In your output, repeat each entry exactly and include no pictures.
***** WORKING DATA
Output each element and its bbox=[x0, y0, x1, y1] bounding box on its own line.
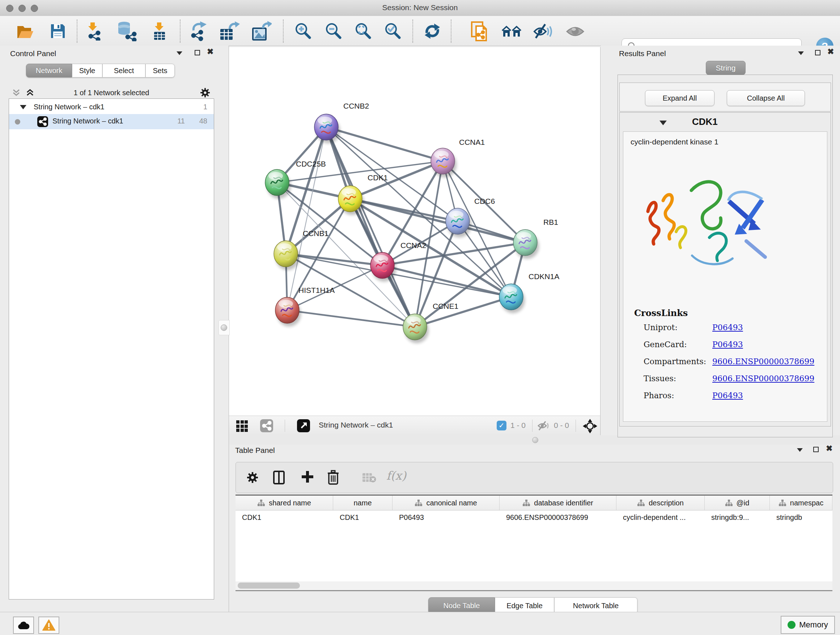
network-edge[interactable] bbox=[287, 127, 326, 310]
selected-checkbox-icon[interactable]: ✓ bbox=[497, 421, 507, 431]
network-canvas[interactable]: CCNB2CCNA1CDC25BCDK1CDC6RB1CCNB1CCNA2CDK… bbox=[229, 47, 600, 416]
import-network-from-database-button[interactable] bbox=[116, 21, 137, 41]
control-panel-maximize-icon[interactable] bbox=[195, 50, 200, 55]
tab-select[interactable]: Select bbox=[103, 64, 145, 78]
crosslink-value-link[interactable]: P06493 bbox=[712, 391, 743, 400]
delete-trash-icon[interactable] bbox=[327, 470, 339, 486]
table-hscrollbar-thumb[interactable] bbox=[238, 583, 300, 589]
network-node-ccna1[interactable]: CCNA1 bbox=[431, 138, 485, 177]
open-session-button[interactable] bbox=[16, 22, 35, 40]
network-edge[interactable] bbox=[326, 127, 415, 327]
export-table-button[interactable] bbox=[218, 21, 240, 41]
memory-button[interactable]: Memory bbox=[781, 616, 835, 634]
node-label: CCNB2 bbox=[343, 102, 369, 110]
column-header-description[interactable]: description bbox=[616, 496, 705, 510]
table-panel-maximize-icon[interactable] bbox=[813, 447, 819, 452]
node-label: RB1 bbox=[543, 218, 558, 226]
table-cell[interactable]: stringdb:9... bbox=[705, 510, 770, 525]
tab-style[interactable]: Style bbox=[72, 64, 103, 78]
cloud-status-button[interactable] bbox=[13, 616, 34, 634]
network-options-gear-icon[interactable] bbox=[200, 87, 210, 100]
collapse-all-button[interactable]: Collapse All bbox=[727, 90, 805, 106]
table-cell[interactable]: 9606.ENSP00000378699 bbox=[500, 510, 616, 525]
expand-all-button[interactable]: Expand All bbox=[645, 90, 714, 106]
results-panel: Results Panel ✖ String Expand All Collap… bbox=[601, 46, 840, 435]
column-header-@id[interactable]: @id bbox=[705, 496, 770, 510]
table-cell[interactable]: P06493 bbox=[393, 510, 500, 525]
save-session-button[interactable] bbox=[49, 22, 67, 40]
column-header-canonical-name[interactable]: canonical name bbox=[393, 496, 500, 510]
refresh-layout-button[interactable] bbox=[423, 22, 442, 41]
control-panel-close-icon[interactable]: ✖ bbox=[207, 48, 213, 56]
column-header-shared-name[interactable]: shared name bbox=[235, 496, 333, 510]
detach-view-icon[interactable] bbox=[297, 419, 310, 432]
hidden-eye-icon[interactable] bbox=[537, 421, 550, 432]
table-row[interactable]: CDK1CDK1P064939606.ENSP00000378699cyclin… bbox=[235, 510, 832, 525]
home-string-button[interactable] bbox=[501, 24, 523, 39]
zoom-selected-button[interactable] bbox=[384, 22, 402, 41]
table-cell[interactable]: stringdb bbox=[770, 510, 832, 525]
column-header-namespac[interactable]: namespac bbox=[770, 496, 832, 510]
export-network-button[interactable] bbox=[189, 21, 209, 41]
column-header-database-identifier[interactable]: database identifier bbox=[500, 496, 616, 510]
zoom-fit-button[interactable] bbox=[354, 22, 373, 41]
network-node-ccnb1[interactable]: CCNB1 bbox=[274, 229, 328, 270]
table-settings-gear-icon[interactable] bbox=[246, 471, 259, 486]
selected-count: 1 - 0 bbox=[510, 421, 526, 430]
crosslink-label: Pharos: bbox=[644, 391, 712, 400]
network-node-cdc25b[interactable]: CDC25B bbox=[265, 160, 326, 199]
network-edge[interactable] bbox=[326, 127, 443, 161]
tab-string[interactable]: String bbox=[706, 61, 745, 75]
clone-network-button[interactable] bbox=[470, 21, 491, 42]
table-cell[interactable]: cyclin-dependent ... bbox=[616, 510, 705, 525]
results-panel-close-icon[interactable]: ✖ bbox=[827, 48, 834, 56]
import-network-button[interactable] bbox=[85, 22, 104, 41]
network-edge[interactable] bbox=[415, 297, 511, 327]
table-panel-close-icon[interactable]: ✖ bbox=[826, 445, 832, 453]
import-table-button[interactable] bbox=[150, 22, 169, 41]
results-panel-maximize-icon[interactable] bbox=[815, 50, 821, 55]
table-panel-float-icon[interactable] bbox=[797, 448, 803, 452]
table-cell[interactable]: CDK1 bbox=[235, 510, 333, 525]
show-glass-button[interactable] bbox=[565, 24, 585, 39]
collection-expander-icon[interactable] bbox=[20, 105, 27, 109]
network-node-count: 11 bbox=[177, 117, 185, 125]
network-edge[interactable] bbox=[350, 199, 525, 242]
network-share-view-icon[interactable] bbox=[260, 419, 273, 432]
add-row-plus-icon[interactable] bbox=[301, 470, 314, 485]
column-header-name[interactable]: name bbox=[333, 496, 393, 510]
control-panel-float-icon[interactable] bbox=[177, 51, 182, 55]
network-node-rb1[interactable]: RB1 bbox=[513, 218, 558, 259]
network-row-label: String Network – cdk1 bbox=[52, 117, 123, 125]
crosslink-value-link[interactable]: P06493 bbox=[712, 340, 743, 349]
birds-eye-icon[interactable] bbox=[583, 419, 597, 435]
crosslink-value-link[interactable]: 9606.ENSP00000378699 bbox=[712, 374, 814, 383]
network-collection-row[interactable]: String Network – cdk1 1 bbox=[9, 101, 214, 114]
network-row-selected[interactable]: String Network – cdk1 11 48 bbox=[9, 114, 214, 129]
crosslink-value-link[interactable]: P06493 bbox=[712, 323, 743, 332]
results-panel-float-icon[interactable] bbox=[798, 51, 804, 55]
network-edge[interactable] bbox=[287, 310, 415, 327]
warning-status-button[interactable] bbox=[38, 616, 59, 634]
hide-glass-button[interactable] bbox=[532, 23, 553, 40]
tab-label: Edge Table bbox=[507, 602, 543, 610]
grid-view-icon[interactable] bbox=[236, 420, 248, 432]
table-cell[interactable]: CDK1 bbox=[333, 510, 393, 525]
splitter-handle[interactable] bbox=[532, 437, 538, 443]
export-image-button[interactable] bbox=[251, 21, 272, 41]
gene-expander-icon[interactable] bbox=[660, 120, 667, 125]
left-splitter-tab[interactable] bbox=[218, 320, 230, 335]
table-panel-title: Table Panel bbox=[235, 446, 275, 455]
network-node-cdkn1a[interactable]: CDKN1A bbox=[499, 272, 559, 313]
network-node-hist1h1a[interactable]: HIST1H1A bbox=[275, 286, 335, 326]
zoom-in-button[interactable] bbox=[294, 22, 313, 41]
network-graph[interactable]: CCNB2CCNA1CDC25BCDK1CDC6RB1CCNB1CCNA2CDK… bbox=[229, 47, 600, 416]
table-hscrollbar[interactable] bbox=[235, 581, 832, 591]
results-panel-title: Results Panel bbox=[619, 49, 666, 58]
crosslink-value-link[interactable]: 9606.ENSP00000378699 bbox=[712, 357, 814, 366]
tab-network[interactable]: Network bbox=[26, 64, 72, 78]
tab-sets[interactable]: Sets bbox=[145, 64, 175, 78]
zoom-out-button[interactable] bbox=[324, 22, 343, 41]
add-column-icon[interactable] bbox=[273, 470, 285, 486]
crosslinks-list: Uniprot:P06493GeneCard:P06493Compartment… bbox=[644, 323, 821, 408]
**********
• [REPLY]:
Output each element and its bbox=[x0, y0, x1, y1] bounding box on its own line.
network-edge[interactable] bbox=[287, 127, 326, 310]
selected-checkbox-icon[interactable]: ✓ bbox=[497, 421, 507, 431]
network-canvas[interactable]: CCNB2CCNA1CDC25BCDK1CDC6RB1CCNB1CCNA2CDK… bbox=[229, 47, 600, 416]
import-network-from-database-button[interactable] bbox=[116, 21, 137, 41]
control-panel-maximize-icon[interactable] bbox=[195, 50, 200, 55]
tab-select[interactable]: Select bbox=[103, 64, 145, 78]
crosslink-value-link[interactable]: P06493 bbox=[712, 391, 743, 400]
delete-trash-icon[interactable] bbox=[327, 470, 339, 486]
table-hscrollbar-thumb[interactable] bbox=[238, 583, 300, 589]
network-node-ccna1[interactable]: CCNA1 bbox=[431, 138, 485, 177]
open-session-button[interactable] bbox=[16, 22, 35, 40]
network-edge[interactable] bbox=[326, 127, 415, 327]
export-table-button[interactable] bbox=[218, 21, 240, 41]
memory-button[interactable]: Memory bbox=[781, 616, 835, 634]
node-label: CCNB2 bbox=[343, 102, 369, 110]
column-header-description[interactable]: description bbox=[616, 496, 705, 510]
table-panel-maximize-icon[interactable] bbox=[813, 447, 819, 452]
node-label: RB1 bbox=[543, 218, 558, 226]
table-cell[interactable]: stringdb:9... bbox=[705, 510, 770, 525]
tab-style[interactable]: Style bbox=[72, 64, 103, 78]
cloud-status-button[interactable] bbox=[13, 616, 34, 634]
network-options-gear-icon[interactable] bbox=[200, 87, 210, 100]
collapse-all-button[interactable]: Collapse All bbox=[727, 90, 805, 106]
table-cell[interactable]: 9606.ENSP00000378699 bbox=[500, 510, 616, 525]
expand-all-button[interactable]: Expand All bbox=[645, 90, 714, 106]
results-panel: Results Panel ✖ String Expand All Collap… bbox=[601, 46, 840, 435]
column-header-@id[interactable]: @id bbox=[705, 496, 770, 510]
table-cell[interactable]: P06493 bbox=[393, 510, 500, 525]
save-session-button[interactable] bbox=[49, 22, 67, 40]
column-header-canonical-name[interactable]: canonical name bbox=[393, 496, 500, 510]
refresh-layout-button[interactable] bbox=[423, 22, 442, 41]
control-panel-close-icon[interactable]: ✖ bbox=[207, 48, 213, 56]
column-header-shared-name[interactable]: shared name bbox=[235, 496, 333, 510]
detach-view-icon[interactable] bbox=[297, 419, 310, 432]
hidden-eye-icon[interactable] bbox=[537, 421, 550, 432]
table-row[interactable]: CDK1CDK1P064939606.ENSP00000378699cyclin… bbox=[235, 510, 832, 525]
home-string-button[interactable] bbox=[501, 24, 523, 39]
zoom-selected-button[interactable] bbox=[384, 22, 402, 41]
table-cell[interactable]: stringdb bbox=[770, 510, 832, 525]
column-header-namespac[interactable]: namespac bbox=[770, 496, 832, 510]
export-network-button[interactable] bbox=[189, 21, 209, 41]
column-header-database-identifier[interactable]: database identifier bbox=[500, 496, 616, 510]
zoom-fit-button[interactable] bbox=[354, 22, 373, 41]
network-node-ccnb1[interactable]: CCNB1 bbox=[274, 229, 328, 270]
table-settings-gear-icon[interactable] bbox=[246, 471, 259, 486]
selected-count: 1 - 0 bbox=[510, 421, 526, 430]
crosslink-label: Pharos: bbox=[644, 391, 712, 400]
network-node-cdc25b[interactable]: CDC25B bbox=[265, 160, 326, 199]
network-edge[interactable] bbox=[326, 127, 443, 161]
tab-string[interactable]: String bbox=[706, 61, 745, 75]
clone-network-button[interactable] bbox=[470, 21, 491, 42]
table-cell[interactable]: cyclin-dependent ... bbox=[616, 510, 705, 525]
results-panel-close-icon[interactable]: ✖ bbox=[827, 48, 834, 56]
import-network-button[interactable] bbox=[85, 22, 104, 41]
network-edge[interactable] bbox=[415, 297, 511, 327]
table-panel-close-icon[interactable]: ✖ bbox=[826, 445, 832, 453]
import-table-button[interactable] bbox=[150, 22, 169, 41]
results-panel-maximize-icon[interactable] bbox=[815, 50, 821, 55]
table-panel-float-icon[interactable] bbox=[797, 448, 803, 452]
table-cell[interactable]: CDK1 bbox=[235, 510, 333, 525]
show-glass-button[interactable] bbox=[565, 24, 585, 39]
collection-expander-icon[interactable] bbox=[20, 105, 27, 109]
network-node-count: 11 bbox=[177, 117, 185, 125]
network-edge[interactable] bbox=[350, 199, 525, 242]
network-share-view-icon[interactable] bbox=[260, 419, 273, 432]
add-row-plus-icon[interactable] bbox=[301, 470, 314, 485]
column-header-name[interactable]: name bbox=[333, 496, 393, 510]
control-panel-float-icon[interactable] bbox=[177, 51, 182, 55]
network-node-rb1[interactable]: RB1 bbox=[513, 218, 558, 259]
network-row-label: String Network – cdk1 bbox=[52, 117, 123, 125]
crosslink-value-link[interactable]: P06493 bbox=[712, 340, 743, 349]
birds-eye-icon[interactable] bbox=[583, 419, 597, 435]
crosslink-value-link[interactable]: 9606.ENSP00000378699 bbox=[712, 374, 814, 383]
network-collection-row[interactable]: String Network – cdk1 1 bbox=[9, 101, 214, 114]
network-row-selected[interactable]: String Network – cdk1 11 48 bbox=[9, 114, 214, 129]
crosslink-value-link[interactable]: P06493 bbox=[712, 323, 743, 332]
results-panel-float-icon[interactable] bbox=[798, 51, 804, 55]
network-edge[interactable] bbox=[287, 310, 415, 327]
warning-status-button[interactable] bbox=[38, 616, 59, 634]
hide-glass-button[interactable] bbox=[532, 23, 553, 40]
tab-label: Edge Table bbox=[507, 602, 543, 610]
grid-view-icon[interactable] bbox=[236, 420, 248, 432]
table-cell[interactable]: CDK1 bbox=[333, 510, 393, 525]
splitter-handle[interactable] bbox=[532, 437, 538, 443]
export-image-button[interactable] bbox=[251, 21, 272, 41]
gene-expander-icon[interactable] bbox=[660, 120, 667, 125]
left-splitter-tab[interactable] bbox=[218, 320, 230, 335]
table-panel-title: Table Panel bbox=[235, 446, 275, 455]
network-node-cdkn1a[interactable]: CDKN1A bbox=[499, 272, 559, 313]
network-node-hist1h1a[interactable]: HIST1H1A bbox=[275, 286, 335, 326]
zoom-in-button[interactable] bbox=[294, 22, 313, 41]
network-graph[interactable]: CCNB2CCNA1CDC25BCDK1CDC6RB1CCNB1CCNA2CDK… bbox=[229, 47, 600, 416]
table-hscrollbar[interactable] bbox=[235, 581, 832, 591]
results-panel-title: Results Panel bbox=[619, 49, 666, 58]
crosslink-value-link[interactable]: 9606.ENSP00000378699 bbox=[712, 357, 814, 366]
tab-network[interactable]: Network bbox=[26, 64, 72, 78]
tab-sets[interactable]: Sets bbox=[145, 64, 175, 78]
zoom-out-button[interactable] bbox=[324, 22, 343, 41]
add-column-icon[interactable] bbox=[273, 470, 285, 486]
crosslinks-list: Uniprot:P06493GeneCard:P06493Compartment… bbox=[644, 323, 821, 408]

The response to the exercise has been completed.